= Beginning of Section =

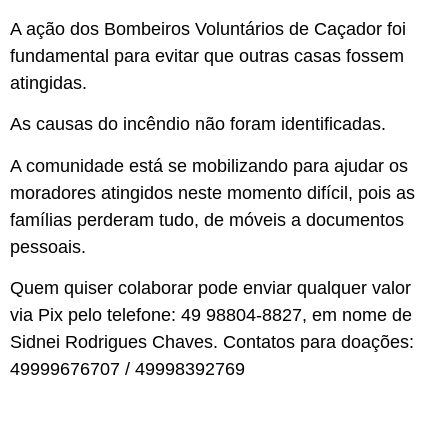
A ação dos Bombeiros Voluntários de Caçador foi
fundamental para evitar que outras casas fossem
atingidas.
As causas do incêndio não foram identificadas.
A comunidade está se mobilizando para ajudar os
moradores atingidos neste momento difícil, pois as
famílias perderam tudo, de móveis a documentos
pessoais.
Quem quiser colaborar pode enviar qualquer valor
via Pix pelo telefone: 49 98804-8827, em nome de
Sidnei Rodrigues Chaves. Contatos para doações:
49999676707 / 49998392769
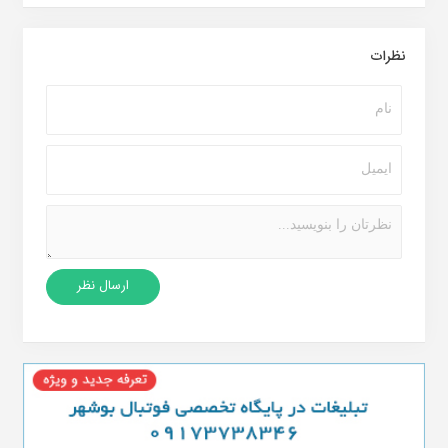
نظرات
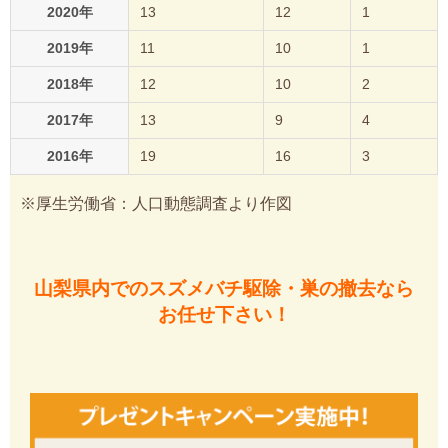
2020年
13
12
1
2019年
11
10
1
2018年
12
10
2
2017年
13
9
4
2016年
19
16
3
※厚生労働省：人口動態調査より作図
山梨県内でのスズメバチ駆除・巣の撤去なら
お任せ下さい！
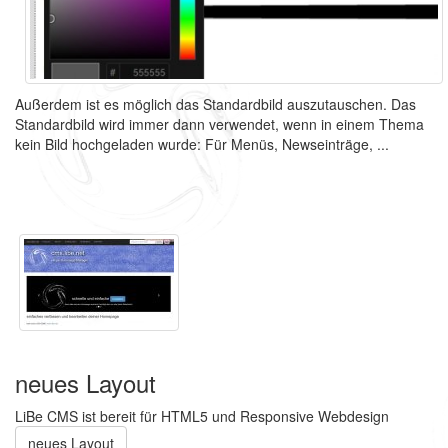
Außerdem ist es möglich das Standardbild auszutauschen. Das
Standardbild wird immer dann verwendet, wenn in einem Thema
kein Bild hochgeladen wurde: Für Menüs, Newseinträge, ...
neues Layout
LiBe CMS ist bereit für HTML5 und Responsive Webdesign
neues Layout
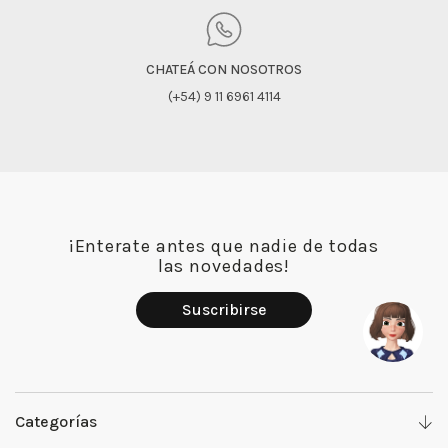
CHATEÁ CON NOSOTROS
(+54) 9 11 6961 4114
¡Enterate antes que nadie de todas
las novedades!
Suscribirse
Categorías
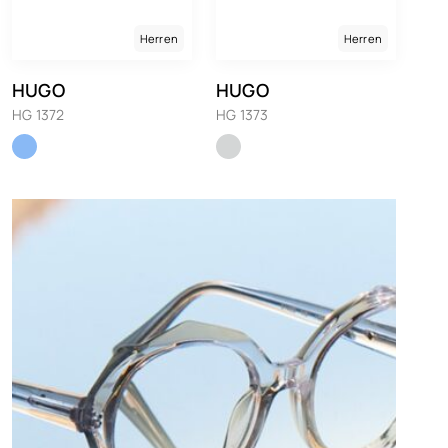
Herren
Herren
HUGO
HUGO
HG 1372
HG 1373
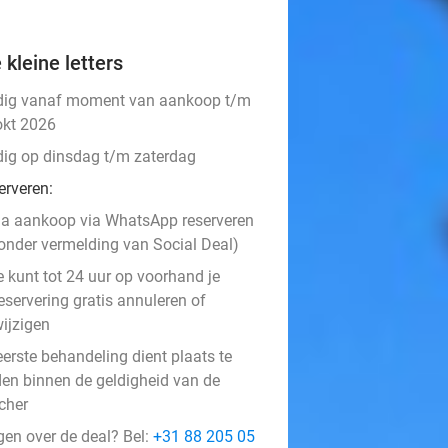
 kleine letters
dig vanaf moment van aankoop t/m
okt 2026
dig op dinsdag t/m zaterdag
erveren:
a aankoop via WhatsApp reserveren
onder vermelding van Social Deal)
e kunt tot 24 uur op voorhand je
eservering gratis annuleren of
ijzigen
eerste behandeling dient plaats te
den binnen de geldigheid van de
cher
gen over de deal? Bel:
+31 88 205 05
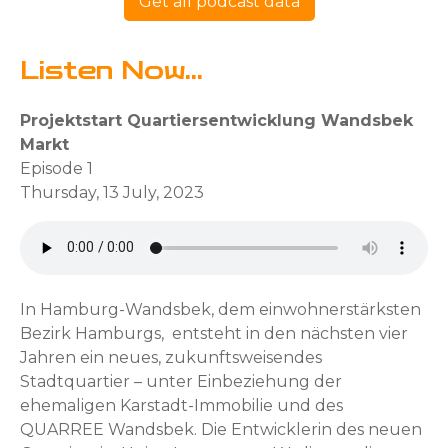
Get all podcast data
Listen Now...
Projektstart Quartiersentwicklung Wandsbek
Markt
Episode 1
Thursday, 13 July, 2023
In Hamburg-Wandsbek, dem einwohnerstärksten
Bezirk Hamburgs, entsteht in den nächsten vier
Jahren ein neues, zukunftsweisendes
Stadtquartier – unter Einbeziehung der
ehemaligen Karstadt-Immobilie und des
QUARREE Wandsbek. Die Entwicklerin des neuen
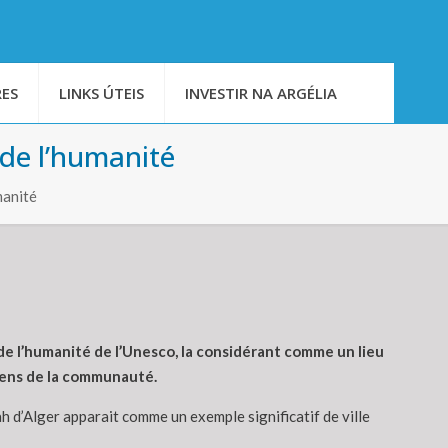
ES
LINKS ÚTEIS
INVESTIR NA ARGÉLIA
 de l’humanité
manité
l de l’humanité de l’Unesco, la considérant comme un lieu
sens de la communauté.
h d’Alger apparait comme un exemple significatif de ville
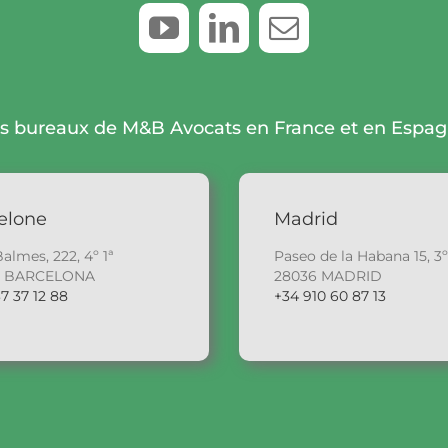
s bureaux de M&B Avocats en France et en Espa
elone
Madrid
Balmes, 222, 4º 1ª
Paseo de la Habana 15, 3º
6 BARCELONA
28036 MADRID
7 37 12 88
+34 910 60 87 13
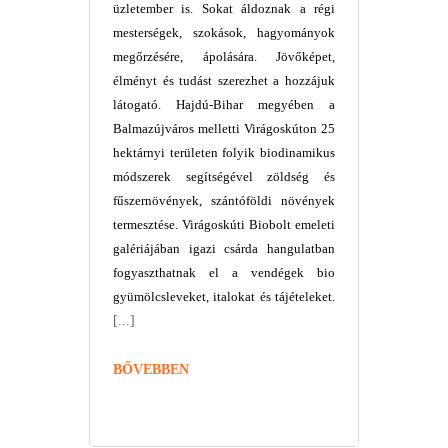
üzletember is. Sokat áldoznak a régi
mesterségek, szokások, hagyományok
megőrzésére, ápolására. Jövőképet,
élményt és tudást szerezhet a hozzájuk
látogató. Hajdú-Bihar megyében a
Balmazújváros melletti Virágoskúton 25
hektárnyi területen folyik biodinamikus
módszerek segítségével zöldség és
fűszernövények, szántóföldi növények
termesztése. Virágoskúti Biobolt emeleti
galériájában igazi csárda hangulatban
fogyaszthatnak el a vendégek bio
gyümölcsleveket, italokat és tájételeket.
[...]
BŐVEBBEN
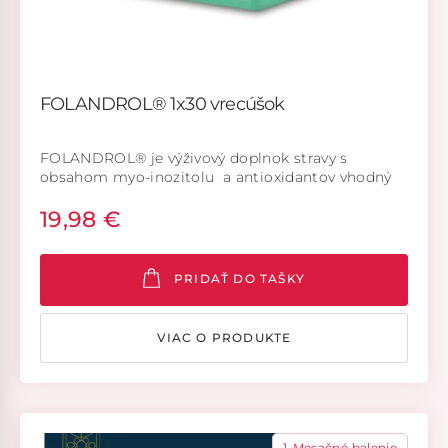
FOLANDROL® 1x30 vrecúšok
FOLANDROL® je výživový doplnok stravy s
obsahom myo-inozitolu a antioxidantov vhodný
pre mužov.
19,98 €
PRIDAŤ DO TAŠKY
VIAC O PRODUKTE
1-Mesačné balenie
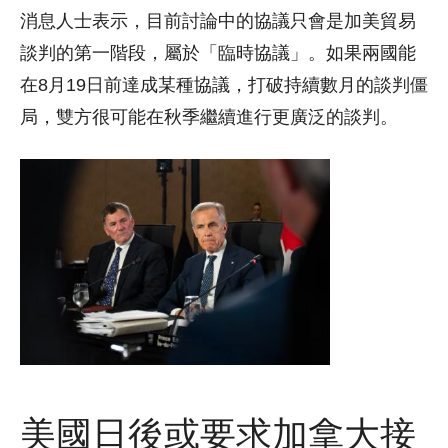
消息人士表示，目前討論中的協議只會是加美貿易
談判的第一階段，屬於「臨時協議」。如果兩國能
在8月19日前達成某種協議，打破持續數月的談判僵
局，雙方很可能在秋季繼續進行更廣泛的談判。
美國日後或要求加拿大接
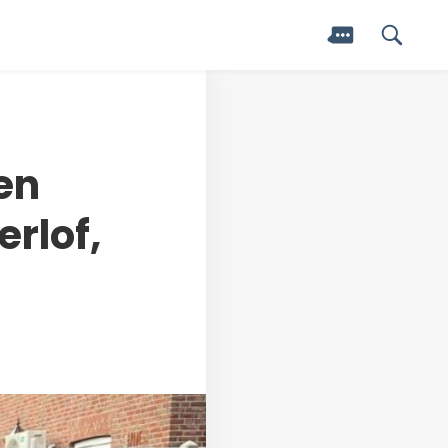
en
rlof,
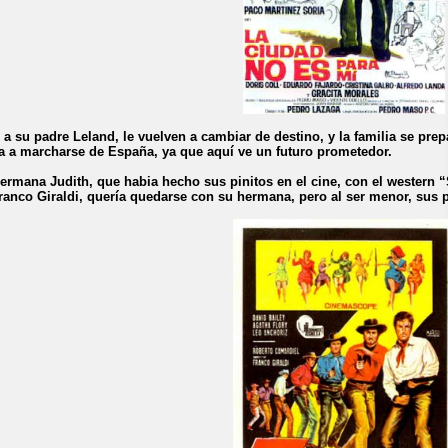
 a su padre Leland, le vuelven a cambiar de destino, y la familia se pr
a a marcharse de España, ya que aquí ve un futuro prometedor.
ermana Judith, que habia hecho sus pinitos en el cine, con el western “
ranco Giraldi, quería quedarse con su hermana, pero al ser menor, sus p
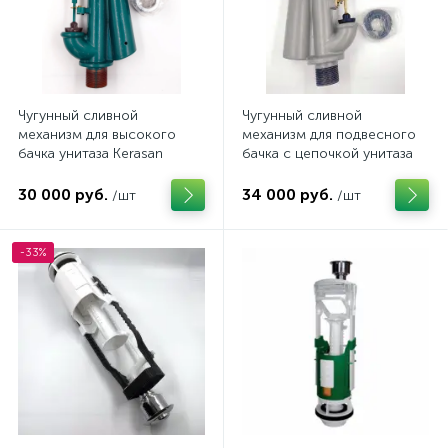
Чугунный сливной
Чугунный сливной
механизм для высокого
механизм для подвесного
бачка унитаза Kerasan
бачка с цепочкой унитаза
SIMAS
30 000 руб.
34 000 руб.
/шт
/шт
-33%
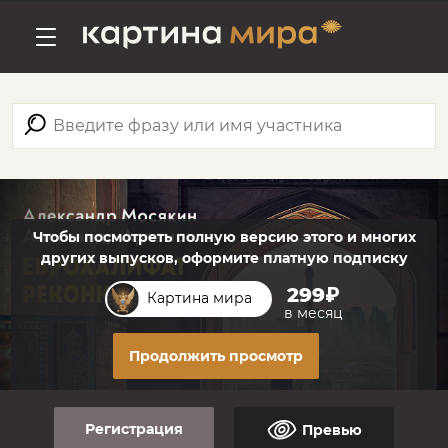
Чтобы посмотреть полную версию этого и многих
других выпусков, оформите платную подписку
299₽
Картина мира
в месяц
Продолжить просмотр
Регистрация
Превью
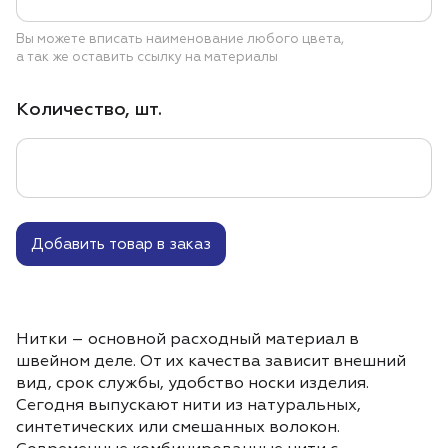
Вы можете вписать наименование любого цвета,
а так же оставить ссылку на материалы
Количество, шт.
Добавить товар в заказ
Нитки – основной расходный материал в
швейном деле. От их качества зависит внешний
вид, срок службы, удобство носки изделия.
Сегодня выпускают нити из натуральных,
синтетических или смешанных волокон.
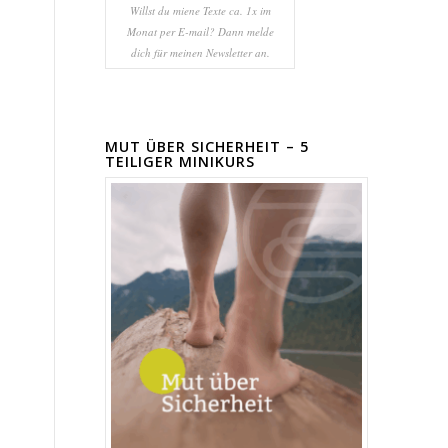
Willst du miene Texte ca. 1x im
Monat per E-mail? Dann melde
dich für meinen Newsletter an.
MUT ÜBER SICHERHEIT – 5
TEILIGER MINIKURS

= End of Section =

■ ASSIGNMENT ■
In the listing above, find the line containing "élményt és tudást szerezhet a hozzájuk" and the line containing "ranco Giraldi, quería", then return both of them and every line between, exactly, without pictures.

■ RESPONSE TO THE TASK ■
élményt és tudást szerezhet a hozzájuk
látogató. Hajdú-Bihar megyében a
Balmazújváros melletti Virágoskúton 25
hektárnyi területen folyik biodinamikus
módszerek segítségével zöldség és
fűszernövények, szántóföldi növények
termesztése. Virágoskúti Biobolt emeleti
galériájában igazi csárda hangulatban
fogyaszthatnak el a vendégek bio
gyümölcsleveket, italokat és tájételeket.
[...]
BŐVEBBEN
FOLANDROL® 1x30 vrecúšok
FOLANDROL® je výživový doplnok stravy s
obsahom myo-inozitolu a antioxidantov vhodný
pre mužov.
19,98 €
PRIDAŤ DO TAŠKY
VIAC O PRODUKTE
1-Mesačné balenie
消息人士表示，目前討論中的協議只會是加美貿易
談判的第一階段，屬於「臨時協議」。如果兩國能
在8月19日前達成某種協議，打破持續數月的談判僵
局，雙方很可能在秋季繼續進行更廣泛的談判。
美國日後或要求加拿大接
en
rlof,
 a su padre Leland, le vuelven a cambiar de destino, y la familia se pr
a a marcharse de España, ya que aquí ve un futuro prometedor.
ermana Judith, que habia hecho sus pinitos en el cine, con el western “
ranco Giraldi, quería quedarse con su hermana, pero al ser menor, sus p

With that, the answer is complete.